EXERCISE AIM – Please give the count of lines below that include "Tudo" and leave out everything else.
§ §
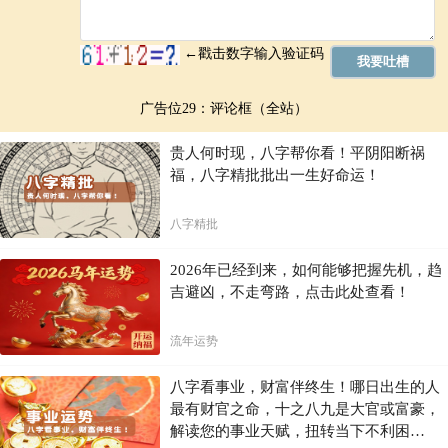
广告位29：评论框（全站）
贵人何时现，八字帮你看！平阴阳断祸
福，八字精批批出一生好命运！
八字精批
2026年已经到来，如何能够把握先机，趋
吉避凶，不走弯路，点击此处查看！
流年运势
八字看事业，财富伴终生！哪日出生的人
最有财官之命，十之八九是大官或富豪，
解读您的事业天赋，扭转当下不利困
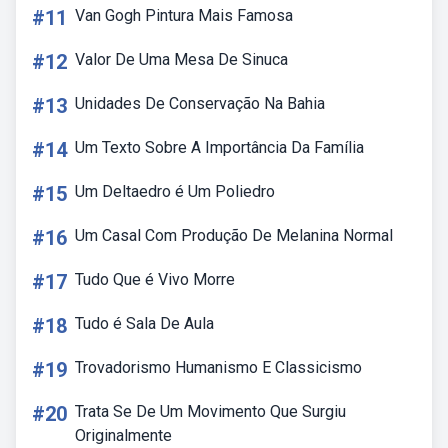
#11
Van Gogh Pintura Mais Famosa
#12
Valor De Uma Mesa De Sinuca
#13
Unidades De Conservação Na Bahia
#14
Um Texto Sobre A Importância Da Família
#15
Um Deltaedro é Um Poliedro
#16
Um Casal Com Produção De Melanina Normal
#17
Tudo Que é Vivo Morre
#18
Tudo é Sala De Aula
#19
Trovadorismo Humanismo E Classicismo
#20
Trata Se De Um Movimento Que Surgiu
Originalmente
§ §
ANSWER TO THE PROBLEM – 2